Thursday, April 5, 2012

Little Love

In the past two weeks Sabine has learned to ride her tricycle, been completely potty trained and has been accepted to preschool for the fall. Every time I tell her she will soon be going to school, I also tell her that I won't be there with her but that I will miss her and wish she was home with me. And each time, she answers, "No, mama. I need to go to school." That kid is like a bucket of cold water on my head, constantly shaking me out of any romantic notions of motherhood. She moves much faster through stages than I'd like her to. Sometimes I want to just keep her small and under my wing forever and ever.

My size has caused me to be much less patient with her and I feel guilty about it.
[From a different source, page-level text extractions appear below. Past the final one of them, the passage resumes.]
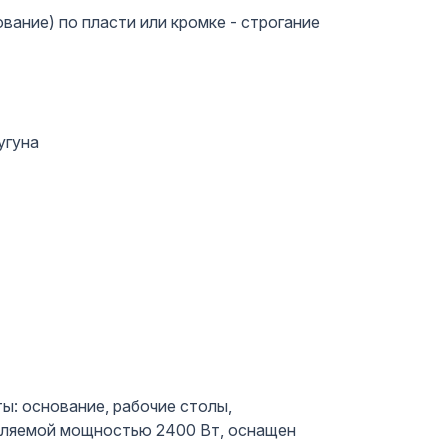
ание) по пласти или кромке - строгание
угуна
ы: основание, рабочие столы,
ебляемой мощностью 2400 Вт, оснащен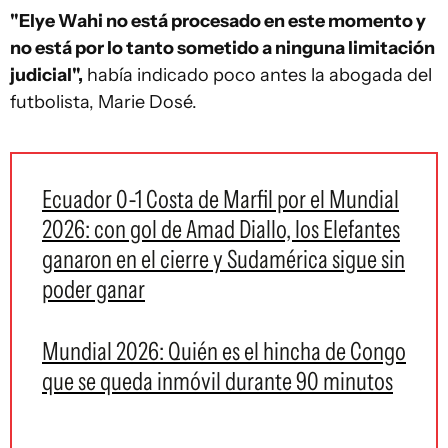
"Elye Wahi no está procesado en este momento y
no está por lo tanto sometido a ninguna limitación
judicial",
había indicado poco antes la abogada del
futbolista, Marie Dosé.
Ecuador 0-1 Costa de Marfil por el Mundial
2026: con gol de Amad Diallo, los Elefantes
ganaron en el cierre y Sudamérica sigue sin
poder ganar
Mundial 2026: Quién es el hincha de Congo
que se queda inmóvil durante 90 minutos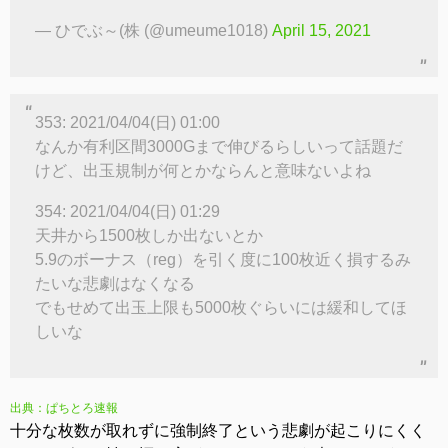
— ひでぶ～(株 (@umeume1018)
April 15, 2021
353: 2021/04/04(日) 01:00
なんか有利区間3000Gまで伸びるらしいって話題だ
けど、出玉規制が何とかならんと意味ないよね
354: 2021/04/04(日) 01:29
天井から1500枚しか出ないとか
5.9のボーナス（reg）を引く度に100枚近く損するみ
たいな悲劇はなくなる
でもせめて出玉上限も5000枚ぐらいには緩和してほ
しいな
出典：ぱちとろ速報
十分な枚数が取れずに強制終了という悲劇が起こりにくく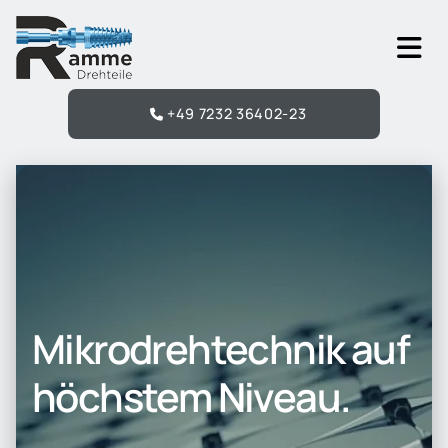
Zum Inhalt springen
+49 7232 36402-23
Mikrodrehtechnik auf
höchstem Niveau.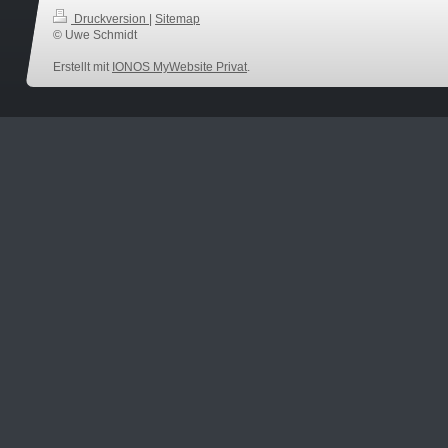
Druckversion
|
Sitemap
© Uwe Schmidt
Erstellt mit
IONOS MyWebsite Privat
.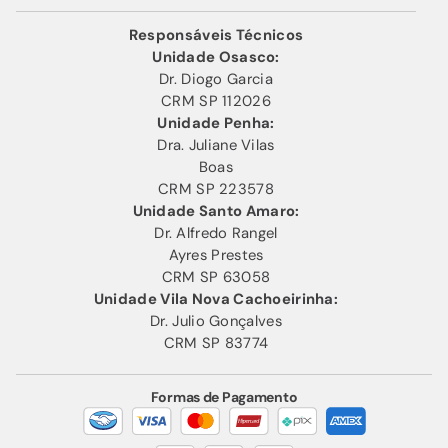
Responsáveis Técnicos
Unidade Osasco:
Dr. Diogo Garcia
CRM SP 112026
Unidade Penha:
Dra. Juliane Vilas
Boas
CRM SP 223578
Unidade Santo Amaro:
Dr. Alfredo Rangel
Ayres Prestes
CRM SP 63058
Unidade Vila Nova Cachoeirinha:
Dr. Julio Gonçalves
CRM SP 83774
Formas de Pagamento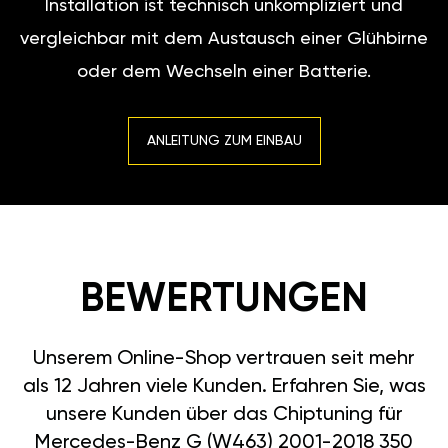
Installation ist technisch unkompliziert und
vergleichbar mit dem Austausch einer Glühbirne
oder dem Wechseln einer Batterie.
ANLEITUNG ZUM EINBAU
BEWERTUNGEN
Unserem Online-Shop vertrauen seit mehr
als 12 Jahren viele Kunden. Erfahren Sie, was
unsere Kunden über das Chiptuning für
Mercedes-Benz G (W463) 2001-2018 350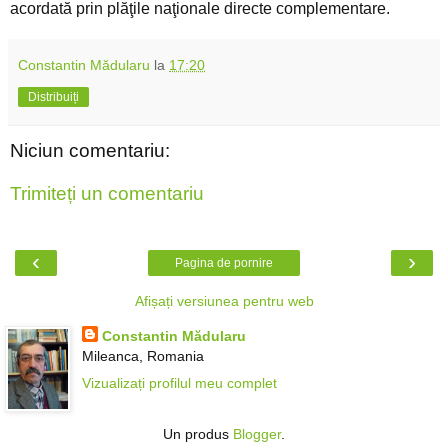
acordată prin plăţile naţionale directe complementare.
Constantin Mădularu
la
17:20
Distribuiți
Niciun comentariu:
Trimiteți un comentariu
‹
›
Pagina de pornire
Afișați versiunea pentru web
Constantin Mădularu
Mileanca, Romania
Vizualizați profilul meu complet
Un produs
Blogger
.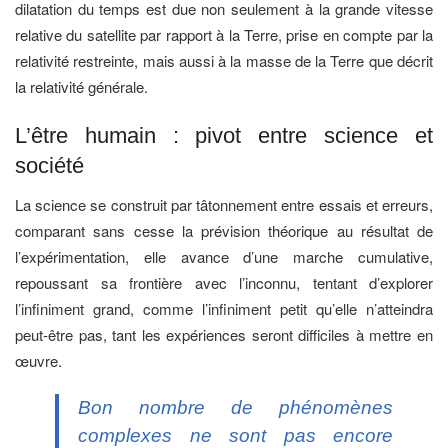
dilatation du temps est due non seulement à la grande vitesse
relative du satellite par rapport à la Terre, prise en compte par la
relativité restreinte, mais aussi à la masse de la Terre que décrit
la relativité générale.
L’être humain : pivot entre science et
société
La science se construit par tâtonnement entre essais et erreurs,
comparant sans cesse la prévision théorique au résultat de
l’expérimentation, elle avance d’une marche cumulative,
repoussant sa frontière avec l’inconnu, tentant d’explorer
l’infiniment grand, comme l’infiniment petit qu’elle n’atteindra
peut-être pas, tant les expériences seront difficiles à mettre en
œuvre.
Bon nombre de phénomènes
complexes ne sont pas encore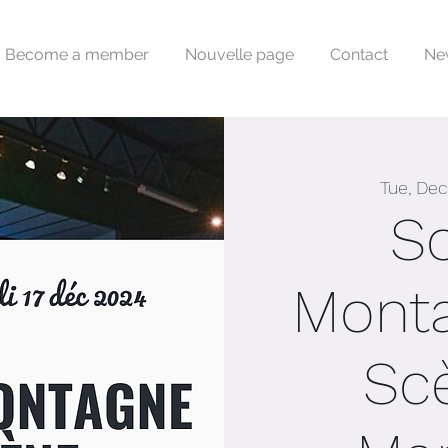
Become a member
Nouvelle page
Contact
Ne
Tue, Dec
So
Mont
Sc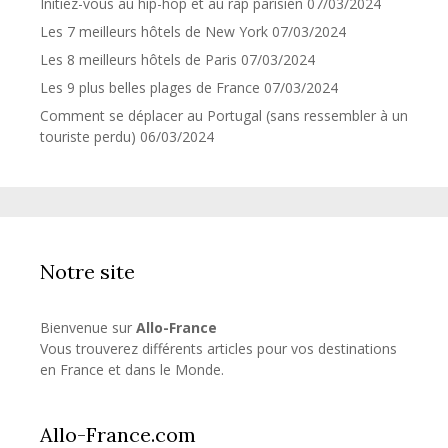
Initiez-vous au hip-hop et au rap parisien
07/03/2024
Les 7 meilleurs hôtels de New York
07/03/2024
Les 8 meilleurs hôtels de Paris
07/03/2024
Les 9 plus belles plages de France
07/03/2024
Comment se déplacer au Portugal (sans ressembler à un
touriste perdu)
06/03/2024
Notre site
Bienvenue sur
Allo-France
Vous trouverez différents articles pour vos destinations
en France et dans le Monde.
Allo-France.com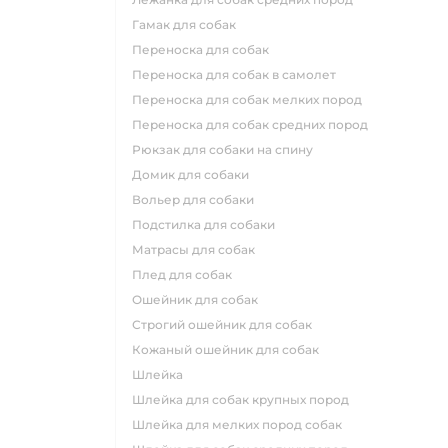
гамак для собак
переноска для собак
переноска для собак в самолет
переноска для собак мелких пород
переноска для собак средних пород
рюкзак для собаки на спину
домик для собаки
вольер для собаки
подстилка для собаки
матрасы для собак
плед для собак
ошейник для собак
строгий ошейник для собак
кожаный ошейник для собак
шлейка
шлейка для собак крупных пород
шлейка для мелких пород собак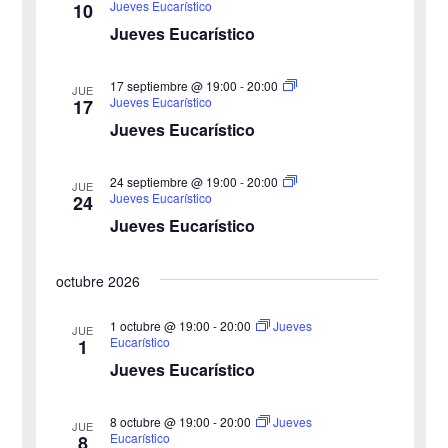
Jueves Eucarístico
10
d
u
Jueves Eucarístico
e
e
17 septiembre @ 19:00
-
20:00
E
JUE
Jueves Eucarístico
17
d
v
Jueves Eucarístico
a
e
24 septiembre @ 19:00
-
20:00
JUE
y
n
Jueves Eucarístico
24
Jueves Eucarístico
v
t
o
i
octubre 2026
s
1 octubre @ 19:00
-
20:00
Jueves
JUE
Eucarístico
1
t
Jueves Eucarístico
a
8 octubre @ 19:00
-
20:00
Jueves
JUE
s
Eucarístico
8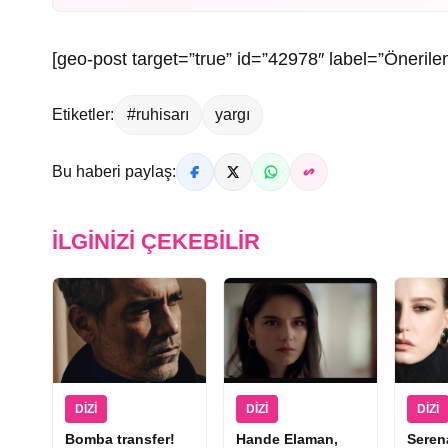
[geo-post target=”true” id=”42978″ label=”Önerilen
Etiketler:
#ruhisarı
yargı
Bu haberi paylaş:
İLGINIZI ÇEKEBILIR
DIZI
DIZI
DIZI
Bomba transfer!
Hande Elaman,
Seren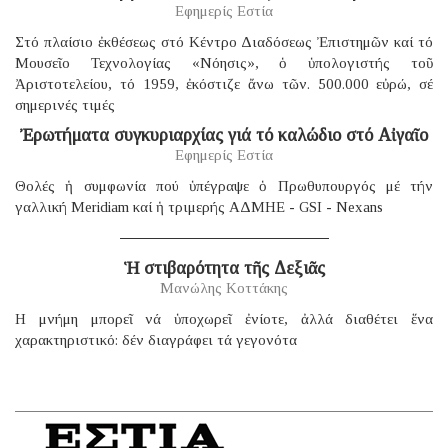
Εφημερίς Εστία
Στό πλαίσιο ἐκθέσεως στό Κέντρο Διαδόσεως Ἐπιστημῶν καί τό
Μουσεῖο Τεχνολογίας «Νόησις», ὁ ὑπολογιστής τοῦ
Ἀριστοτελείου, τό 1959, ἐκόστιζε ἄνω τῶν. 500.000 εὐρώ, σέ
σημερινές τιμές
Ἐρωτήματα συγκυριαρχίας γιά τό καλώδιο στό Αἰγαῖο
Εφημερίς Εστία
Θολές ἡ συμφωνία πού ὑπέγραψε ὁ Πρωθυπουργός μέ τήν
γαλλική Μeridiam καί ἡ τριμερής ΑΔΜΗΕ - GSI - Nexans
Ἡ στιβαρότητα τῆς Δεξιᾶς
Μανώλης Κοττάκης
H μνήμη μπορεῖ νά ὑποχωρεῖ ἐνίοτε, ἀλλά διαθέτει ἕνα
χαρακτηριστικό: δέν διαγράφει τά γεγονότα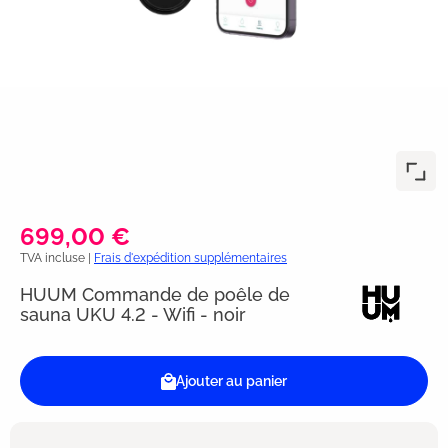
699,00 €
TVA incluse |
Frais d'expédition supplémentaires
HUUM Commande de poêle de
sauna UKU 4.2 - Wifi - noir
Ajouter au panier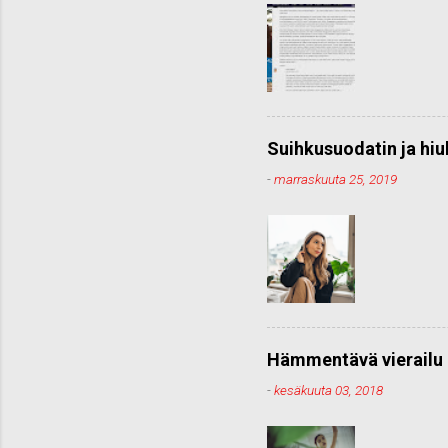
Suihkusuodatin ja hiu
-
marraskuuta 25, 2019
Hämmentävä vierailu 
-
kesäkuuta 03, 2018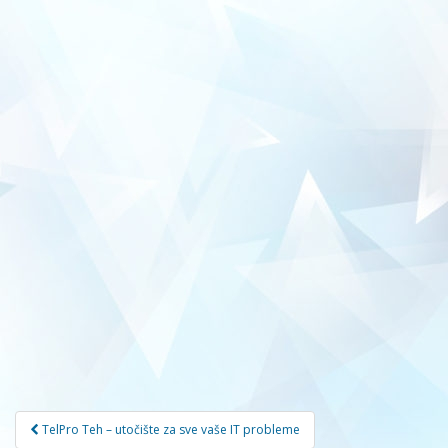
Navigacija
TelPro Teh – utočište za sve vaše IT probleme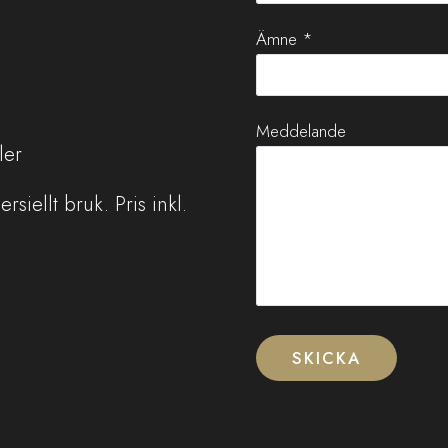
Ämne *
Meddelande
ler
rsiellt bruk. Pris inkl.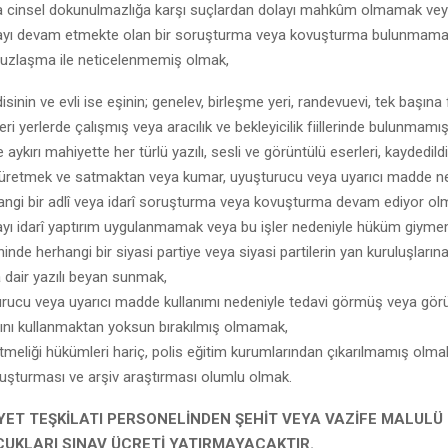
ya cinsel dokunulmazlığa karşı suçlardan dolayı mahkûm olmamak ve
ayı devam etmekte olan bir soruşturma veya kovuşturma bulunmama
uzlaşma ile neticelenmemiş olmak,
sinin ve evli ise eşinin; genelev, birleşme yeri, randevuevi, tek başına
ri yerlerde çalışmış veya aracılık ve bekleyicilik fiillerinde bulunmamı
aykırı mahiyette her türlü yazılı, sesli ve görüntülü eserleri, kaydedil
 üretmek ve satmaktan veya kumar, uyuşturucu veya uyarıcı madde ne
angi bir adlî veya idarî soruşturma veya kovuşturma devam ediyor o
ayı idarî yaptırım uygulanmamak veya bu işler nedeniyle hüküm giyme
hinde herhangi bir siyasi partiye veya siyasi partilerin yan kuruluşların
 dair yazılı beyan sunmak,
şturucu veya uyarıcı madde kullanımı nedeniyle tedavi görmüş veya gö
rını kullanmaktan yoksun bırakılmış olmamak,
tmeliği hükümleri hariç, polis eğitim kurumlarından çıkarılmamış olma
ruşturması ve arşiv araştırması olumlu olmak.
İYET TEŞKİLATI PERSONELİNDEN ŞEHİT VEYA VAZİFE MALUL
CUKLARI SINAV ÜCRETİ YATIRMAYACAKTIR.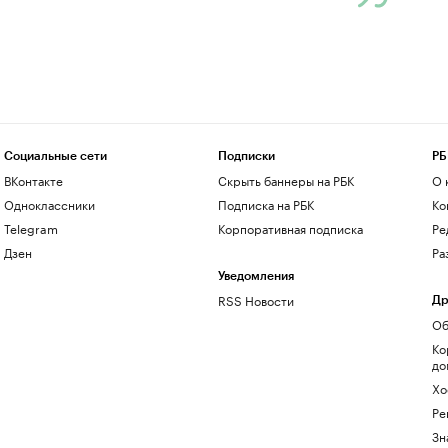
Социальные сети
Подписки
РБ
ВКонтакте
Скрыть баннеры на РБК
О 
Одноклассники
Подписка на РБК
Ко
Telegram
Корпоративная подписка
Ре
Дзен
Ра
Уведомления
RSS Новости
Др
Об
Ко
до
Хо
Ре
Зн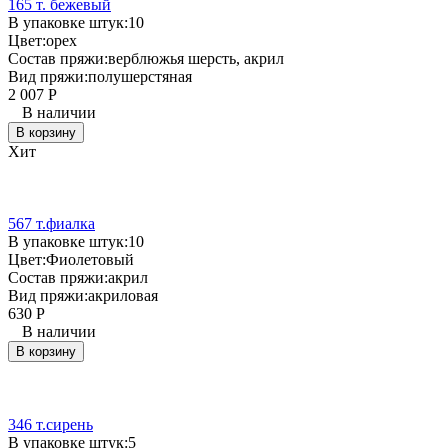
165 т. бежевый
В упаковке штук:
10
Цвет:
орех
Состав пряжи:
верблюжья шерсть, акрил
Вид пряжи:
полушерстяная
2 007
Р
В наличии
В корзину
Хит
567 т.фиалка
В упаковке штук:
10
Цвет:
Фиолетовый
Состав пряжи:
акрил
Вид пряжи:
акриловая
630
Р
В наличии
В корзину
346 т.сирень
В упаковке штук:
5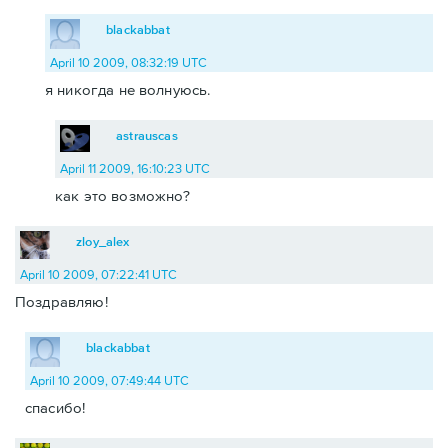
blackabbat
April 10 2009, 08:32:19 UTC
я никогда не волнуюсь.
astrauscas
April 11 2009, 16:10:23 UTC
как это возможно?
zloy_alex
April 10 2009, 07:22:41 UTC
Поздравляю!
blackabbat
April 10 2009, 07:49:44 UTC
спасибо!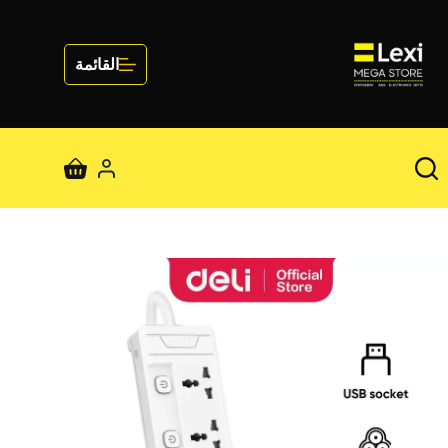
لتجاوز
لى
لمحتوى
القائمة
عربة
التسوق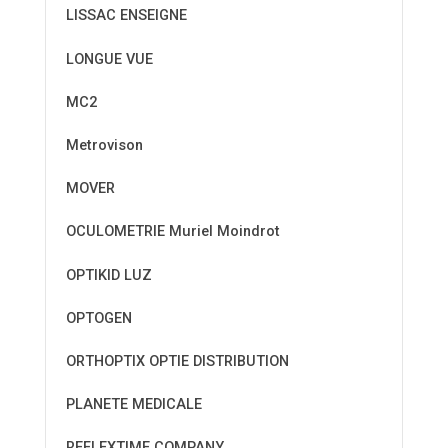
LISSAC ENSEIGNE
LONGUE VUE
MC2
Metrovison
MOVER
OCULOMETRIE Muriel Moindrot
OPTIKID LUZ
OPTOGEN
ORTHOPTIX OPTIE DISTRIBUTION
PLANETE MEDICALE
REFLEXTIME COMPANY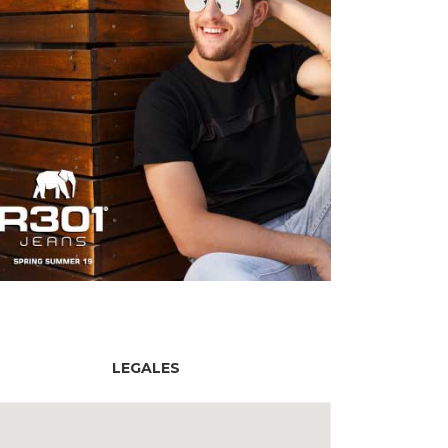
LEGALES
When I'm driving us around and hoping for a mental moment to myself, I look through the rearview mirror and see her singing along to Prince. She says, "C'mon mama," so I will sing along with her and then I just melt. Or sometimes, in a display of affection, she holds my face in her hands and says, "I so prow uh you, mama. I uh you." (Translation: I'm so proud of you, mama. I love you.)

Even though I'm eight months pregnant and she weighs thirty pounds, I still pick her up when she asks, "Hold you me?" (Translation: Hold me?) And I plan on doing so for as long as I possibly can because I know a day is coming soon where she will either be too big to carry or too independent to want her mama to hold her anymore.